Exercise instructions: The answer must be every line of the records below that contains the word "Move".

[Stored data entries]
-.-.-

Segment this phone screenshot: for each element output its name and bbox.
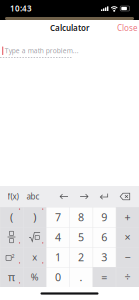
staticText: 10:43: [10, 3, 32, 14]
button[interactable]: 2: [70, 247, 93, 267]
staticText: Type a math problem...: [5, 46, 79, 55]
button[interactable]: 3: [93, 247, 116, 267]
button[interactable]: 6: [93, 227, 116, 247]
button[interactable]: ×: [116, 227, 139, 247]
staticText: 7: [55, 210, 61, 224]
staticText: Close: [117, 23, 138, 33]
staticText: π: [8, 270, 15, 284]
staticText: 5: [78, 230, 84, 244]
staticText: %: [31, 271, 39, 283]
button[interactable]: abc: [23, 186, 43, 207]
button[interactable]: 4: [46, 227, 70, 247]
staticText: f(x): [8, 191, 18, 202]
button[interactable]: 7: [46, 207, 70, 227]
button[interactable]: 2: [0, 247, 23, 267]
button[interactable]: Close: [112, 19, 139, 37]
button[interactable]: Delete: [114, 186, 136, 207]
staticText: x: [32, 251, 37, 263]
staticText: 2: [12, 252, 15, 260]
staticText: Calculator: [50, 23, 89, 33]
button[interactable]: (: [0, 207, 23, 227]
staticText: (: [10, 210, 13, 224]
staticText: ×: [124, 230, 130, 244]
button[interactable]: %: [23, 267, 46, 287]
button[interactable]: 5: [70, 227, 93, 247]
button[interactable]: x: [23, 247, 46, 267]
staticText: −: [124, 250, 130, 264]
button[interactable]: π: [0, 267, 23, 287]
button[interactable]: 1: [46, 247, 70, 267]
staticText: 3: [101, 250, 107, 264]
staticText: abc: [26, 191, 40, 202]
button[interactable]: Return: [94, 186, 114, 207]
button[interactable]: .: [70, 267, 93, 287]
button[interactable]: 9: [93, 207, 116, 227]
button[interactable]: 0: [46, 267, 70, 287]
staticText: =: [101, 270, 107, 284]
staticText: 1: [55, 250, 61, 264]
staticText: 6: [101, 230, 107, 244]
button[interactable]: [0, 227, 23, 247]
staticText: +: [124, 210, 130, 224]
staticText: 8: [78, 210, 84, 224]
staticText: 0: [55, 270, 61, 284]
button[interactable]: f(x): [3, 186, 23, 207]
button[interactable]: ): [23, 207, 46, 227]
button[interactable]: −: [116, 247, 139, 267]
staticText: .: [80, 270, 83, 284]
button[interactable]: +: [116, 207, 139, 227]
staticText: ): [33, 210, 36, 224]
button[interactable]: 8: [70, 207, 93, 227]
staticText: 9: [101, 210, 107, 224]
staticText: 4: [55, 230, 61, 244]
staticText: ÷: [124, 270, 130, 284]
button[interactable]: =: [93, 267, 116, 287]
button[interactable]: Move right: [74, 186, 94, 207]
staticText: 2: [78, 250, 84, 264]
button[interactable]: [23, 227, 46, 247]
button[interactable]: Move left: [54, 186, 74, 207]
button[interactable]: ÷: [116, 267, 139, 287]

-.-.-

Solution below:
button[interactable]: Move right: [74, 186, 94, 207]
button[interactable]: Move left: [54, 186, 74, 207]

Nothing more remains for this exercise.